What Is A Muscle Knot?
Posted by Team Bella inEver been on a massage table and heard your massage therapist tell you that “you have a knot there”? You’re not alone. If you’re not clear on what exactly a muscle knot is, you’re also not alone! Here we answer everything you wanted to know about knots, where they come from, and what you can do about them.
How Does A Muscle Knot Form?
Most of the time, muscles do their work without much complaint. Occasionally, though, they'll develop painful “knots”, areas where the muscle fibers tighten but don't release. The technical name for a knot is a myofascial trigger point, but as common as muscle knots are, scientists disagree about what causes them. Some research suggests these trigger points start with muscle injury or overuse. Other studies suggest they come from over-stimulation of the muscle fibers. No matter what causes them, knots are common; about half of us get them on a regular basis, and more than three-quarters of the population will experience them at some time.
What Causes Muscle Knots?
When your muscles are functioning normally, they tighten and release quickly. Trigger points happen when a small area within the muscle stays contracted. Pain receptors begin to fire, sending a signal to your brain to relax the muscle, but the return signal never reaches this isolated cluster of muscle fibers. The knot itself becomes painful and tender, but it can also send pain radiating to other parts of the body, a phenomenon doctors call referred pain. Ranging in size from pencil-point dots to walnut-sized areas in larger muscle groups, knots are essentially localized muscle cramps.
How To Treat Muscle Knots
As with other types of muscle cramps, massage can help by physically inducing taut muscle fibers to relax. Just as an actual knot responds to manipulation to loosen it where it's been pulled tight, muscle tissues relax their grip when loosened with a therapeutic massage. A knot in an easy-to-reach area such as your calf or lower arm responds to pressure you apply yourself, but most knots form in the large muscle masses of your back, shoulders and thighs where they're tougher to reach. A massage ball can help, but a session with a professional massage therapist is more effective than self-treatment.
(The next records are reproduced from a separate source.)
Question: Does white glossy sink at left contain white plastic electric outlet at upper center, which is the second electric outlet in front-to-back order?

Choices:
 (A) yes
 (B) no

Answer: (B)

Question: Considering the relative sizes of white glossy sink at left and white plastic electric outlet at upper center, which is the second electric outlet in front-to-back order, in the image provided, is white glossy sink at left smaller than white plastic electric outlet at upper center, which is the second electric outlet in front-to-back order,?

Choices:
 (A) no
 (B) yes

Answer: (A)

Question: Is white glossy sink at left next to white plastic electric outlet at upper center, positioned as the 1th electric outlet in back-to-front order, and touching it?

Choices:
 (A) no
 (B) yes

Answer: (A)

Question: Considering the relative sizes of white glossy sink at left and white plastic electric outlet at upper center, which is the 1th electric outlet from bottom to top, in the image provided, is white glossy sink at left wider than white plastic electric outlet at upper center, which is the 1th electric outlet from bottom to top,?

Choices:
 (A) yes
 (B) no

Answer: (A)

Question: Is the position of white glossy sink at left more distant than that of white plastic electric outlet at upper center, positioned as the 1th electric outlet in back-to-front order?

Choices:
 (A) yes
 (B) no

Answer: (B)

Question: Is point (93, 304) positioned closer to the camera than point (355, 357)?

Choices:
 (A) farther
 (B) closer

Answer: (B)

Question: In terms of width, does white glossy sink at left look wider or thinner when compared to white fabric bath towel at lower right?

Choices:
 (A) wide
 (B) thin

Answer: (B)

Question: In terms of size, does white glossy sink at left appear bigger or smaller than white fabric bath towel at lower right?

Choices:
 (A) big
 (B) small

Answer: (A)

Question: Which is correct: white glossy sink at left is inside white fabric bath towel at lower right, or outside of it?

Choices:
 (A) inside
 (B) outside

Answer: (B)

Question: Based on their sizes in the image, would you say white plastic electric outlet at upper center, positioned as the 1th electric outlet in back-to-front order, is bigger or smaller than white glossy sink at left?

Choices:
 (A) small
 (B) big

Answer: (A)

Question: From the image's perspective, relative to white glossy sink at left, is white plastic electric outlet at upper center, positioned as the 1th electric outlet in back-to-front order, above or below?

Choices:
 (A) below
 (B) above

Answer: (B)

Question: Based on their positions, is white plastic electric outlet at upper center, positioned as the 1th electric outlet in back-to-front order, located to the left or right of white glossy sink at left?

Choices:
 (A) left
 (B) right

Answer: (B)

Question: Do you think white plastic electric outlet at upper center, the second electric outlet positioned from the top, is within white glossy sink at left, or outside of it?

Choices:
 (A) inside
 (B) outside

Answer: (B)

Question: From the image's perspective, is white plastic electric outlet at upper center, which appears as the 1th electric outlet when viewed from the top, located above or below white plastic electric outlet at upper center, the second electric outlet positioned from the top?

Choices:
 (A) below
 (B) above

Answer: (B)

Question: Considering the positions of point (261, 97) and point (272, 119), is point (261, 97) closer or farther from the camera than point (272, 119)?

Massage also reduces residual or referred pain around the area of a muscle knot, something a roller or ball can't manage. Heat therapy can help ease the discomfort of muscle knots and the referred pain they cause, so massage techniques that use heat are good choices to cope with trigger points. Hot stone massages, for example, loosen knotted muscles quickly.
How To Treat Muscle Knots That Persist
If muscle knots are chronic or don't respond to massage, it may be time to see your doctor. Injections of lidocaine or corticosteroids to the knot and surrounding muscle tissues induce the fibers to relax. This option is also good for dealing with trigger points that occur after an accident or injury to the muscle.
For most knots, though, massage therapy is best. A relaxing massage is always more enjoyable than an injection, so consider non-invasive techniques for dealing with knots first.